§ TASK DIRECTIONS
The response must contain every line from the records below that has "minimumtemperaturen".
* * * *
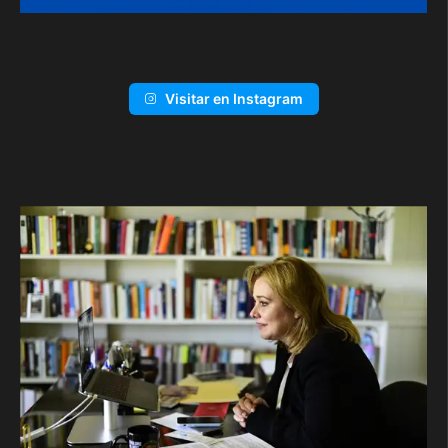
Visitar en Instagram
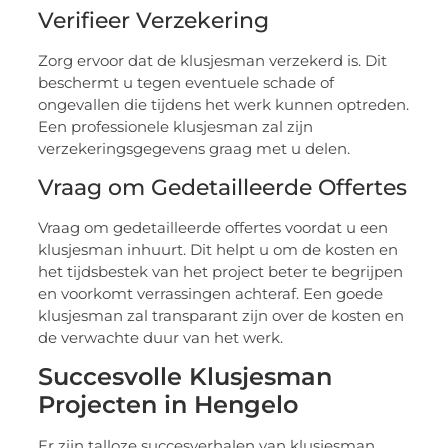
Verifieer Verzekering
Zorg ervoor dat de klusjesman verzekerd is. Dit
beschermt u tegen eventuele schade of
ongevallen die tijdens het werk kunnen optreden.
Een professionele klusjesman zal zijn
verzekeringsgegevens graag met u delen.
Vraag om Gedetailleerde Offertes
Vraag om gedetailleerde offertes voordat u een
klusjesman inhuurt. Dit helpt u om de kosten en
het tijdsbestek van het project beter te begrijpen
en voorkomt verrassingen achteraf. Een goede
klusjesman zal transparant zijn over de kosten en
de verwachte duur van het werk.
Succesvolle Klusjesman
Projecten in Hengelo
Er zijn talloze succesverhalen van klusjesman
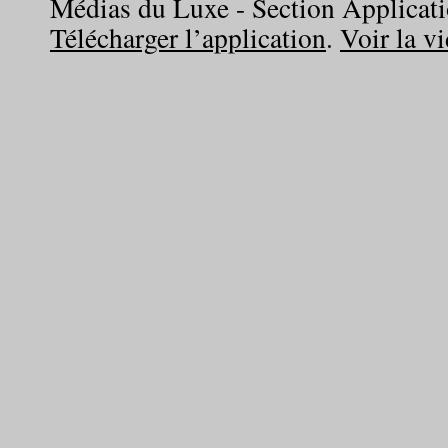
Médias du Luxe - Section Applicatio
Télécharger l’application
.
Voir la v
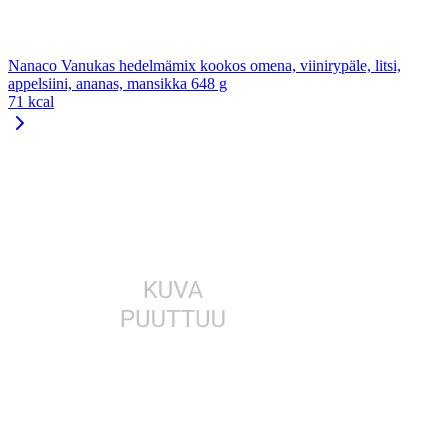
Nanaco Vanukas hedelmämix kookos omena, viinirypäle, litsi,
appelsiini, ananas, mansikka 648 g
71 kcal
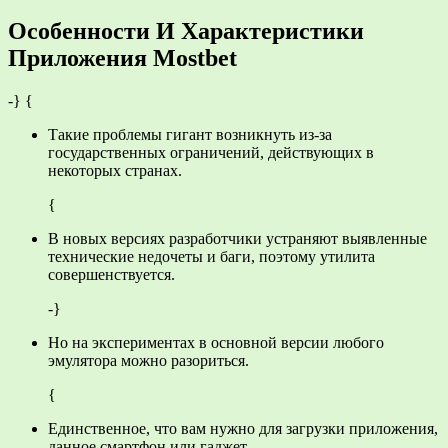
Особенности И Характеристики
Приложения Mostbet
-} {
Такие проблемы гигант возникнуть из-за
государственных ограничений, действующих в
некоторых странах.
{
В новых версиях разработчики устраняют выявленные
технические недочеты и баги, поэтому утилита
совершенствуется.
-}
Но на экспериментах в основной версии любого
эмулятора можно разориться.
{
Единственное, что вам нужно для загрузки приложения,
данное смартфон или гаджет.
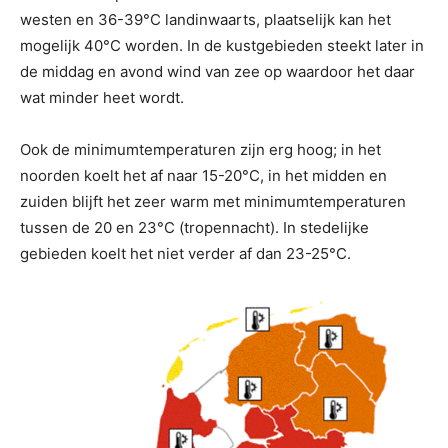
westen en 36-39°C landinwaarts, plaatselijk kan het
mogelijk 40°C worden. In de kustgebieden steekt later in
de middag en avond wind van zee op waardoor het daar
wat minder heet wordt.
Ook de minimumtemperaturen zijn erg hoog; in het
noorden koelt het af naar 15-20°C, in het midden en
zuiden blijft het zeer warm met minimumtemperaturen
tussen de 20 en 23°C (tropennacht). In stedelijke
gebieden koelt het niet verder af dan 23-25°C.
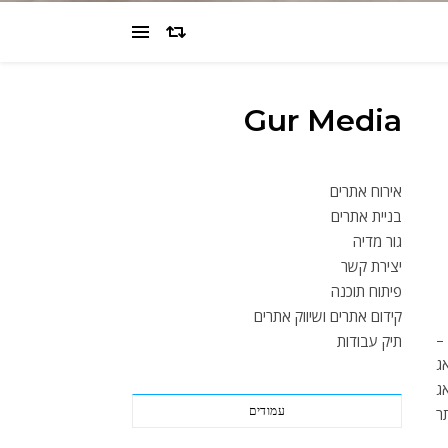
Gur Media
אירוח אתרים
בניית אתרים
גור מדיה
יצירת קשר
פיתוח תוכנה
קידום אתרים ושיווק אתרים
–
תיק עבודות
ג
ג
עמודים
ר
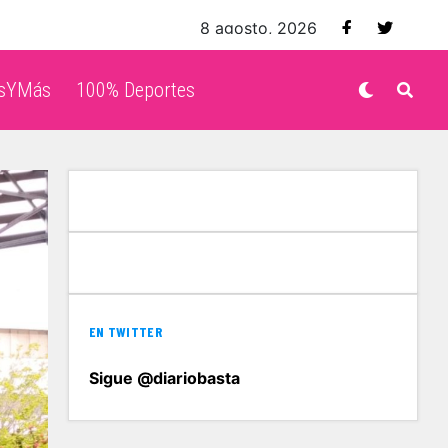
8 agosto, 2026
isYMás
100% Deportes
EN TWITTER
Sigue @diariobasta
* * * *
§ WRITTEN SOLUTION
Ook de minimumtemperaturen zijn erg hoog; in het
zuiden blijft het zeer warm met minimumtemperaturen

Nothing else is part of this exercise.